EXERCISE AIM:
What is the number of lines in this data that contain the word "Ihnen"? Give the number alone.

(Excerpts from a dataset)
= Beginning of Section =
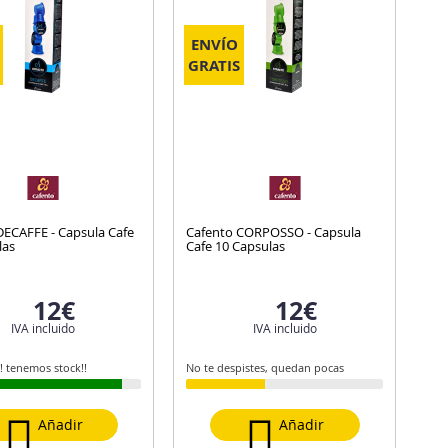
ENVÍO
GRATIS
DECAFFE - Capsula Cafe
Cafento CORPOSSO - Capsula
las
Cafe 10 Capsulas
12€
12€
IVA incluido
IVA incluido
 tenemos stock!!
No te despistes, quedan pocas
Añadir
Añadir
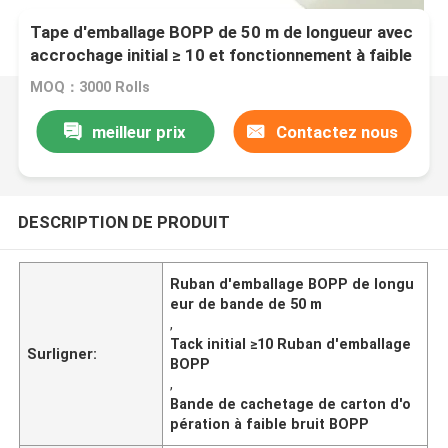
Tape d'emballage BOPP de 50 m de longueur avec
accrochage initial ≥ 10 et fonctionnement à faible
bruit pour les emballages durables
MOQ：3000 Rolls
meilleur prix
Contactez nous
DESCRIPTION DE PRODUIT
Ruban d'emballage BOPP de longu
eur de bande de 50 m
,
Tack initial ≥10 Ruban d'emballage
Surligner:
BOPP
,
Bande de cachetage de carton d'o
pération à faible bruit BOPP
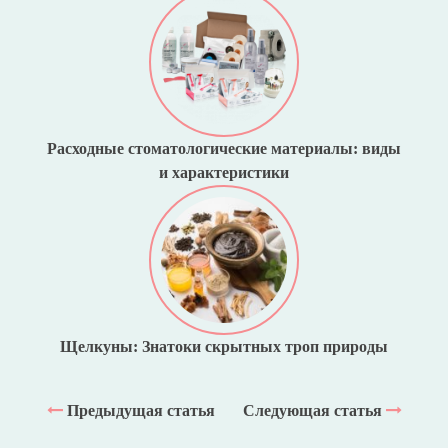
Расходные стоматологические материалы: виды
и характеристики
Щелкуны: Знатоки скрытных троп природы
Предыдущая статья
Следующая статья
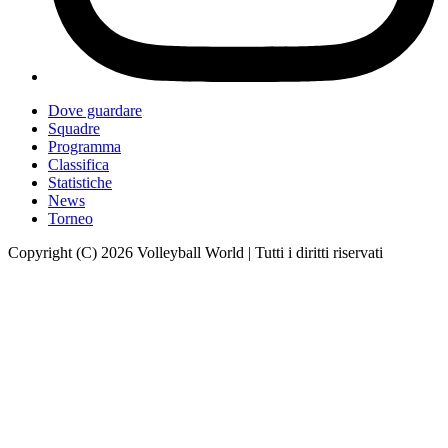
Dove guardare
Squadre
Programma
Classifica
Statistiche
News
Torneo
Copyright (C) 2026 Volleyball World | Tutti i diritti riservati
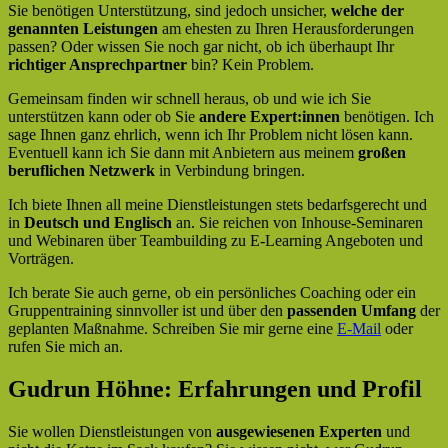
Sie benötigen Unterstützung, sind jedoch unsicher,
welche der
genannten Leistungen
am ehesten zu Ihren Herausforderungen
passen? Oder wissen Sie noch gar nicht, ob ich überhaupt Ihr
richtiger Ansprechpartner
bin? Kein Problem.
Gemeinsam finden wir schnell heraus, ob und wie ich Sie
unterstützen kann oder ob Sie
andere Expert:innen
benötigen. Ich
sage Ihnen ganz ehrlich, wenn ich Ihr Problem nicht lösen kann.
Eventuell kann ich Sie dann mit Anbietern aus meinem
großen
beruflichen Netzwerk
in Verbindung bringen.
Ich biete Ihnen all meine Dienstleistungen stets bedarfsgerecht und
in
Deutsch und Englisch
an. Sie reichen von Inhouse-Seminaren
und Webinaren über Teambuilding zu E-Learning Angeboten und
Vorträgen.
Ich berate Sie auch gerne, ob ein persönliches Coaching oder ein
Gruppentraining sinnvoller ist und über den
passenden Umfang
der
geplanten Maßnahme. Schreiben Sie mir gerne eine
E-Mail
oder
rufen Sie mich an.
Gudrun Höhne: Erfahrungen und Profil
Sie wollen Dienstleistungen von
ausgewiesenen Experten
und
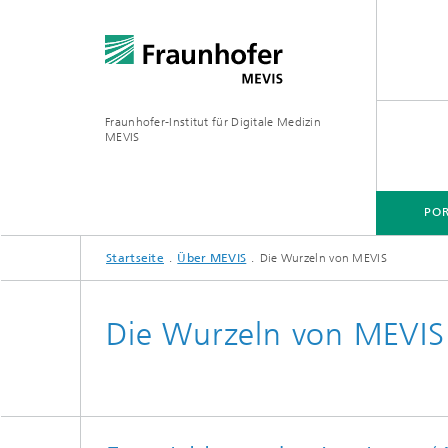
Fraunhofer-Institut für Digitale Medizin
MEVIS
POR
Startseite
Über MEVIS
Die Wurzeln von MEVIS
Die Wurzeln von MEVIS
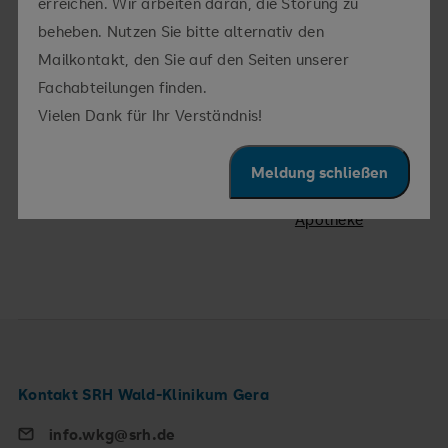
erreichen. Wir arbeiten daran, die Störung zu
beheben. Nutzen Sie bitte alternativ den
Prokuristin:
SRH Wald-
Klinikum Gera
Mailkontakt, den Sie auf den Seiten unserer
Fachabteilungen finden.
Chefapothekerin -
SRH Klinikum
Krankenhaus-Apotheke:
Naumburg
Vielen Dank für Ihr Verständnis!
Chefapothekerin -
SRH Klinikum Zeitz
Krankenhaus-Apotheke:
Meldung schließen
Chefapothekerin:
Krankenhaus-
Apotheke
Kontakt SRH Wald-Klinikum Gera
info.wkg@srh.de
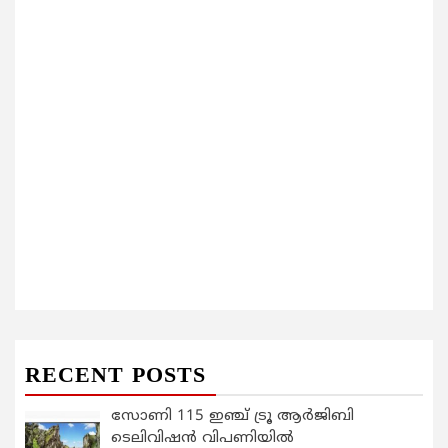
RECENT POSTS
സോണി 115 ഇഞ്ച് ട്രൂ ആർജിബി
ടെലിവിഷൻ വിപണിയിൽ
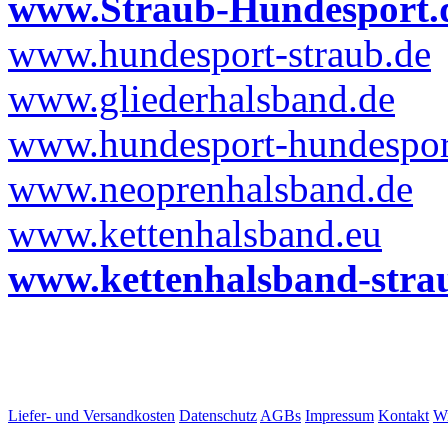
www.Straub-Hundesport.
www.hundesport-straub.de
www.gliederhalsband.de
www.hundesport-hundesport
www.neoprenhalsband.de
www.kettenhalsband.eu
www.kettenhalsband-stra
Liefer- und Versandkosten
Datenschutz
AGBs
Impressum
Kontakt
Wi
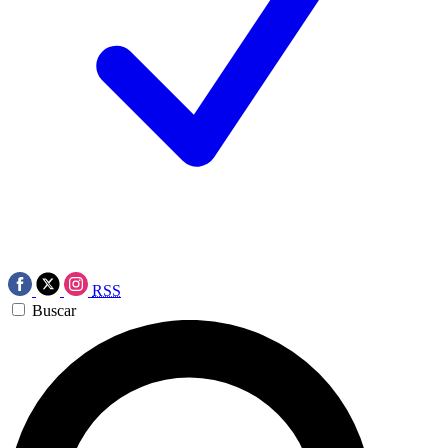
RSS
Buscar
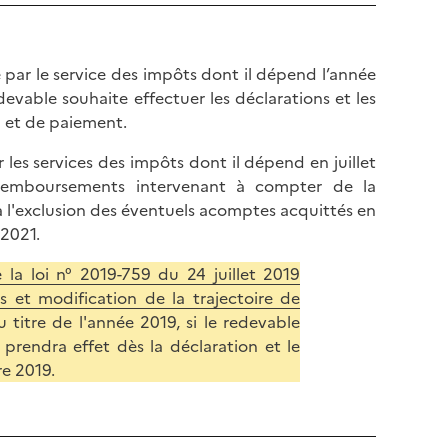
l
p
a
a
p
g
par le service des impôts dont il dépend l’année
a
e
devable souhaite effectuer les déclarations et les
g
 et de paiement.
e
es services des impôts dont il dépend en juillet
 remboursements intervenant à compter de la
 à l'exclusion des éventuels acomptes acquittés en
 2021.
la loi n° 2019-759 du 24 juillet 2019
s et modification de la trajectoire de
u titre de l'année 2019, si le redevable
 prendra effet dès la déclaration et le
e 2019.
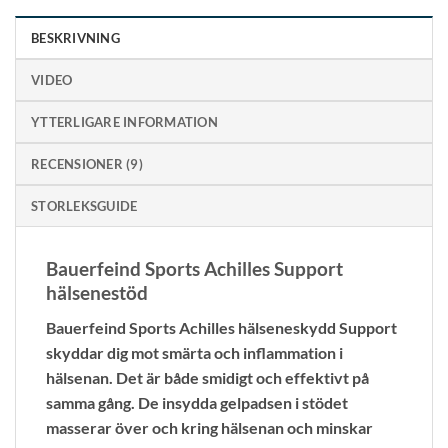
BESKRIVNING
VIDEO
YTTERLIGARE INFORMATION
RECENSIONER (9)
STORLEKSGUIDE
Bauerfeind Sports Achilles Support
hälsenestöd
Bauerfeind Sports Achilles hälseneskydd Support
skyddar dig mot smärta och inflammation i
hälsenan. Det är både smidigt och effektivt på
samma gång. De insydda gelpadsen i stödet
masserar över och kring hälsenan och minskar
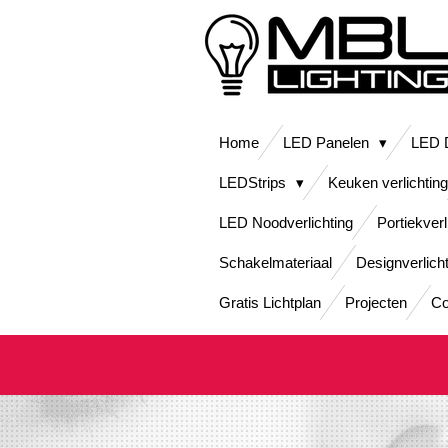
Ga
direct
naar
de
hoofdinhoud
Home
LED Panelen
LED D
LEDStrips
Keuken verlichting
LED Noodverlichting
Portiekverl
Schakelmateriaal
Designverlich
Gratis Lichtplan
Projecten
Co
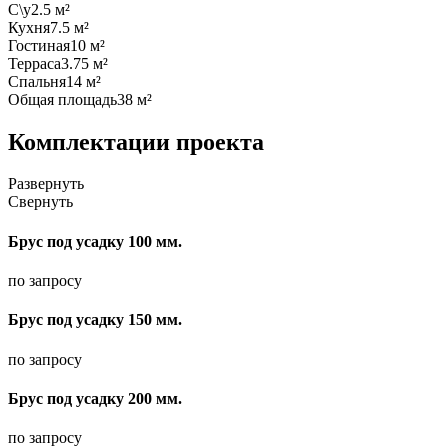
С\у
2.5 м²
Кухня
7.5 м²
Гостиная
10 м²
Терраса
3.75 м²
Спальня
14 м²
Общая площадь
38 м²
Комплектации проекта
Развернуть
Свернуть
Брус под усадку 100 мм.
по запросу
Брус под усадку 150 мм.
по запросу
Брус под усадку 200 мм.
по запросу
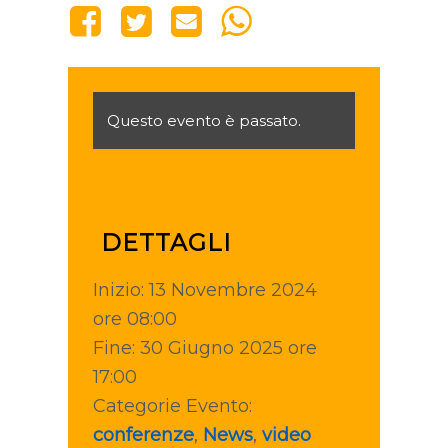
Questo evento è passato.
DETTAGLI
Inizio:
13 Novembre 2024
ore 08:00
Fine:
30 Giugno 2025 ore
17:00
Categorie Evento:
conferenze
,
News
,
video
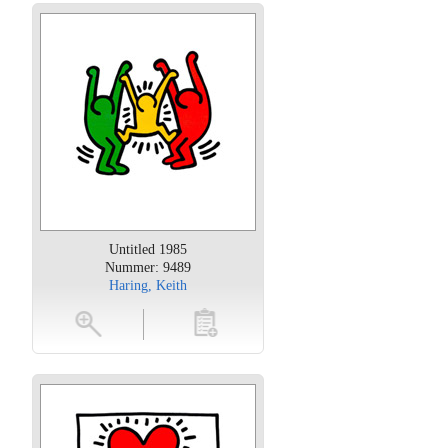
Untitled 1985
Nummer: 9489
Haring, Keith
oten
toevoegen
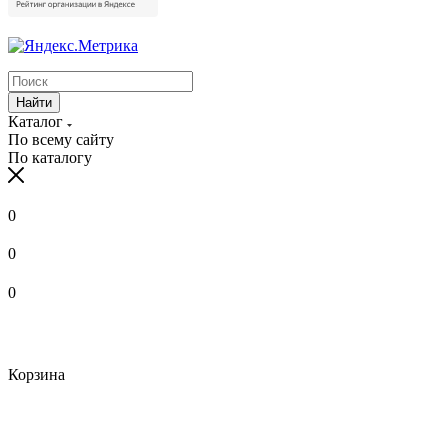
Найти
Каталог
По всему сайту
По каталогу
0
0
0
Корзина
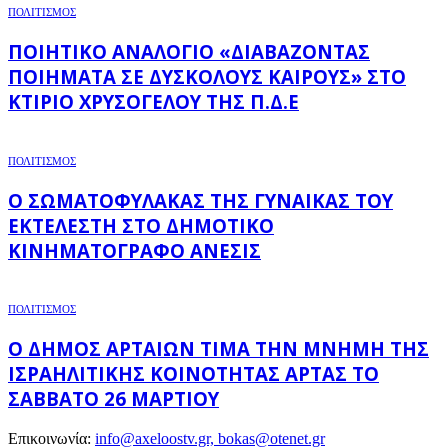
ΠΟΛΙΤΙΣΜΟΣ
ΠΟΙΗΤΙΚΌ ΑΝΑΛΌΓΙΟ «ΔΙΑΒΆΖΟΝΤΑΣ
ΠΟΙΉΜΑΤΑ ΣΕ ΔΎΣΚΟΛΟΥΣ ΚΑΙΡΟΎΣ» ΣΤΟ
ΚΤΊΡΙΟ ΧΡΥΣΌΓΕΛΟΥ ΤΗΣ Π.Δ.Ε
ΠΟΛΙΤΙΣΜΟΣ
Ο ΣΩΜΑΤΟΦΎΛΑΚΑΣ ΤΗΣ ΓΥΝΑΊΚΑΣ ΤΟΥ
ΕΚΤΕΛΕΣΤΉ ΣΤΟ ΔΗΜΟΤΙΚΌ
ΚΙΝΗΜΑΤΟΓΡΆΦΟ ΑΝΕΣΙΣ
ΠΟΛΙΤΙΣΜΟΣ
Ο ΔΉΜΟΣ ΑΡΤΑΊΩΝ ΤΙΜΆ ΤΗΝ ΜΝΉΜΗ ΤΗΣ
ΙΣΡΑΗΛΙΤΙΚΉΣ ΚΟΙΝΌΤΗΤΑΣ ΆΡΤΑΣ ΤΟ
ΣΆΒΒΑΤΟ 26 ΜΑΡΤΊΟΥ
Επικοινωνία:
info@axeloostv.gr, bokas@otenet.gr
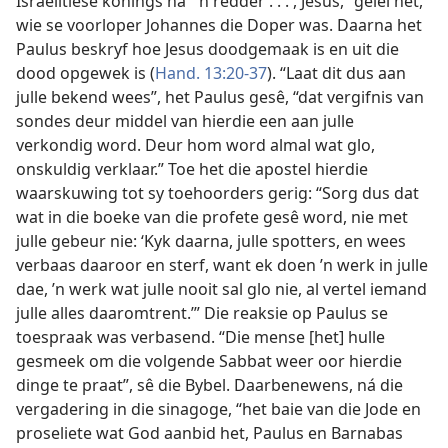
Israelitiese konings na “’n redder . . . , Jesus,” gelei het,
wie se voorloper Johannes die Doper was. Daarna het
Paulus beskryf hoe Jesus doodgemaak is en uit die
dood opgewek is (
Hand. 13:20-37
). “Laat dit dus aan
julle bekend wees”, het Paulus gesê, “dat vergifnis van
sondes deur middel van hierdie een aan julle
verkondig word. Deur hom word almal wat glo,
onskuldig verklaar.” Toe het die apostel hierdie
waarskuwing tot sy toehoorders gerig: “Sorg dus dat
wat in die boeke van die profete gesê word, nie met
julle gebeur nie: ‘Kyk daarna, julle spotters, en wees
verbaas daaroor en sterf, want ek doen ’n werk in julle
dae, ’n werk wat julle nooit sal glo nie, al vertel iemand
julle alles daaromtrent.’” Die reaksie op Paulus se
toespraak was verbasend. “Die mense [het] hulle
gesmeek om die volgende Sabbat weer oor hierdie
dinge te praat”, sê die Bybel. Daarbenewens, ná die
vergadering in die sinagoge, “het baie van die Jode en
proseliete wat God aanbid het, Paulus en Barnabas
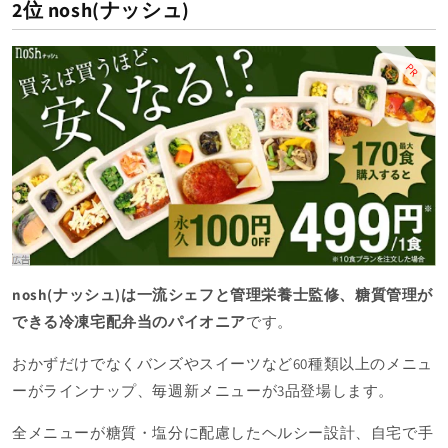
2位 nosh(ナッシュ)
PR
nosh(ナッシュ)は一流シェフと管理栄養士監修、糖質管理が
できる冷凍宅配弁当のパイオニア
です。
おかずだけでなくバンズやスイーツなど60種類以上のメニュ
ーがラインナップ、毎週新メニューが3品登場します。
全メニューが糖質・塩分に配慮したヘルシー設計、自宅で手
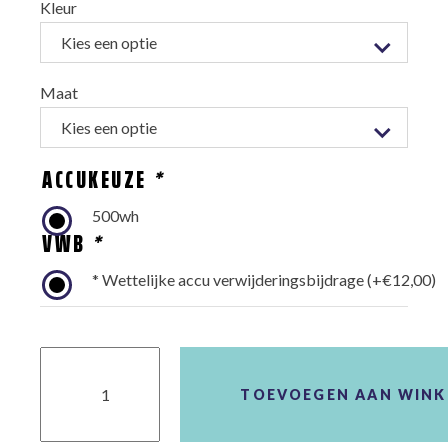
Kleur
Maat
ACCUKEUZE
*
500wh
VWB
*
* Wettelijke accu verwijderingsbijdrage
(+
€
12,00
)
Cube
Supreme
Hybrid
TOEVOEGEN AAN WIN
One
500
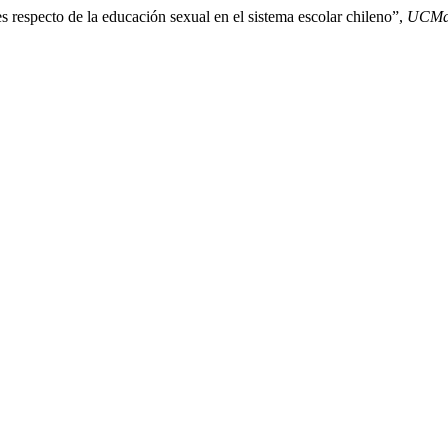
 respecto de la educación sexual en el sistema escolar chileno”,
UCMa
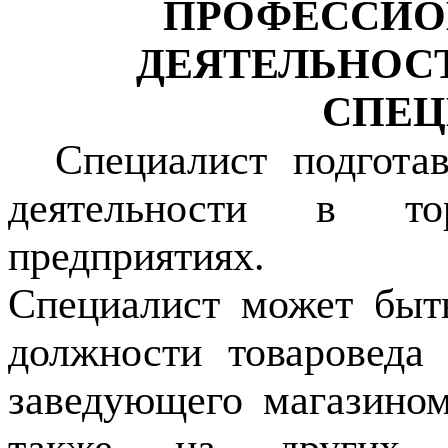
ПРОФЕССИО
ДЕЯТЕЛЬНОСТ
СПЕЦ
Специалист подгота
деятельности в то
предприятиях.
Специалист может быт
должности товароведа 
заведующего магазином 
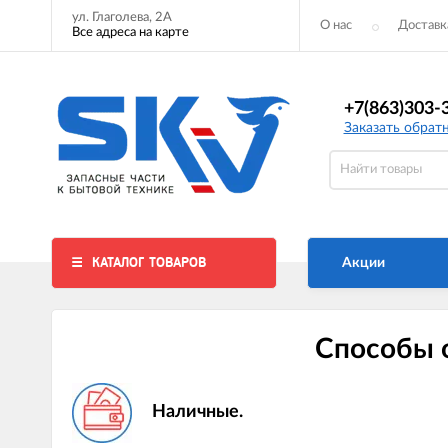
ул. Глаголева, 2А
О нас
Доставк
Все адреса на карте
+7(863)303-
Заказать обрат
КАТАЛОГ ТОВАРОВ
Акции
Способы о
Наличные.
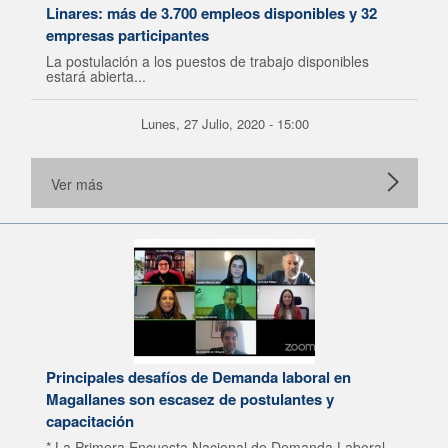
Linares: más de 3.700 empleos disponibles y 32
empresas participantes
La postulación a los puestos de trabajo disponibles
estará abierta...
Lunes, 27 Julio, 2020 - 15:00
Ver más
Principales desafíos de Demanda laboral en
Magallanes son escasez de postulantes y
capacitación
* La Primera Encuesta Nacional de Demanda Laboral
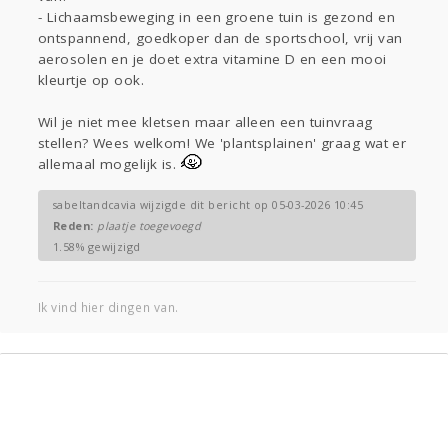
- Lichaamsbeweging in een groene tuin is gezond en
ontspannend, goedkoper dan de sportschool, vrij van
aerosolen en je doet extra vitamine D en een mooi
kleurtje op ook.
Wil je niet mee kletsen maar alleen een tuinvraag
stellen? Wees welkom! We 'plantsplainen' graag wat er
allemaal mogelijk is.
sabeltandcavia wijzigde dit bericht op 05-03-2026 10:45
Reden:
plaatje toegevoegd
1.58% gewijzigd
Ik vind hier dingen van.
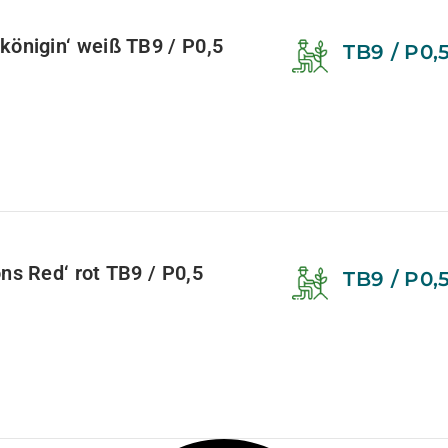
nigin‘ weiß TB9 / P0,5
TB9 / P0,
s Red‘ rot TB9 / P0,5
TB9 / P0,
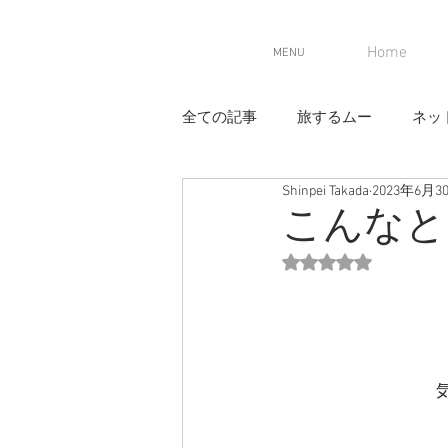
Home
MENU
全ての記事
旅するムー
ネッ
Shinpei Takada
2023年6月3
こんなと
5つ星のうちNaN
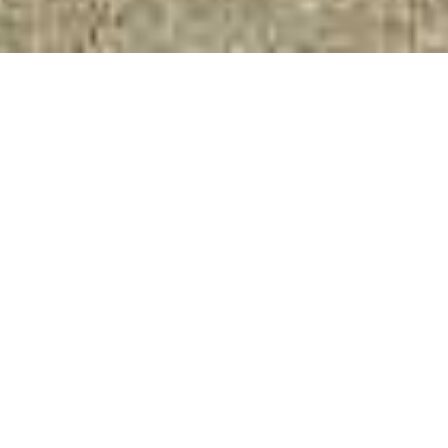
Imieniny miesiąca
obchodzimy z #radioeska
= End of Section =
SOLUTION TO THE PROBLEM:
2